Because the Defendant stipulated that his office made an error in transmitting the bid figures to the agent that conducted the auction, the court finds that monetary relief is appropriate in order to make the Plaintiff whole. The Plaintiff seeks a refund of the purchase price he paid for the property, $21,001.10, and reimbursement for the funds he expended renovating the property, $44,722.33. At trial, the Plaintiff presented detailed invoices outlining and itemizing the $44,722.33 in expenditures. The court finds the Plaintiff's request for reimbursement of these actual costs reasonable and shall award him these costs. Thus, the Plaintiff is hereby awarded $21,001.10 plus $44,722.33, a total compensatory award of $65,723.43.
As for the Plaintiff's request for attorney's fees, the federal courts of the United States have adopted what has become known as the "American Rule" in the handling of attorney fee requests.
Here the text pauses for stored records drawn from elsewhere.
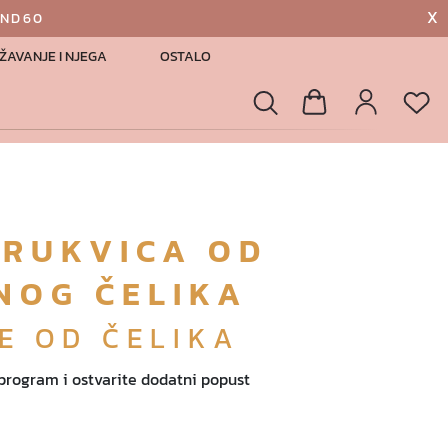
X
AND60
ŽAVANJE I NJEGA
OSTALO
List
Pretraga
Košarica
Profil
ARUKVICA OD
NOG ČELIKA
E OD ČELIKA
 program i ostvarite dodatni popust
Unlike countries which follow the "English Rule," our courts do not routinely assess attorney fees against the losing party.See Aleyeska Pipeline Serv. Co. v. Wilderness Society, 421 U.S. 240, 247, 95 S.Ct. 1612, 1616, 44 L. Ed. 2d 141 (1975) (holding that, under American rule, each party must bear its own expenses during litigation, and that attorneys' fees are not ordinarily recoverable by prevailing litigant in absence of statutory authorization). The American Rule was recognized by the Supreme Court as early as 1796. Arcambel v. Wiseman, 3 U.S. 306, 1 L. Ed. 613 (1796). The Rule proscribes the award of attorneys' fees absent statutory authorization or particularly compelling circumstances. Rohm Haas Co. v. Crystal Chem. Co., 736 F.2d 688, 690 (Fed. Cir. 1984). The policy behind the Rule is simple — to avoid penalizing a party "for merely defending or prosecuting a lawsuit." Fleischmann Distilling Corp. v. Maier Brewing Co., 386 U.S. 714, 718, 87 S.Ct. 1404, 1407, 18 L. Ed. 2d 475 (1967).
Here, while the Plaintiff is the prevailing party, he has pointed to no statutory authorization regarding an award of attorney's fees, and the court is not aware of any that apply to this case. In addition, the court does not discern any particularly compelling circumstances that would warrant a departure in this case from the standard American Rule holding that each party should bear its own legal expenses in this case. Thus, the Plaintiff's request for attorney's fees shall be denied.
C. Conclusion
In accordance with the above-cited authorities, the court finds that, while the July 21, 2004, foreclosure sale of the property at 1276 Rowan Oak Drive in Tupelo, Mississippi, is being set aside and the Plaintiff is not being awarded title to that property, the court shall award monetary relief to the Plaintiff in the amount of $65,723.43, of which $21,001.10 is the price he paid at the auction to purchase the property, and of which $44,722.33 is the amount of reasonable expenses the Plaintiff incurred in renovating the property.
A separate order in accordance with this opinion shall issue this day.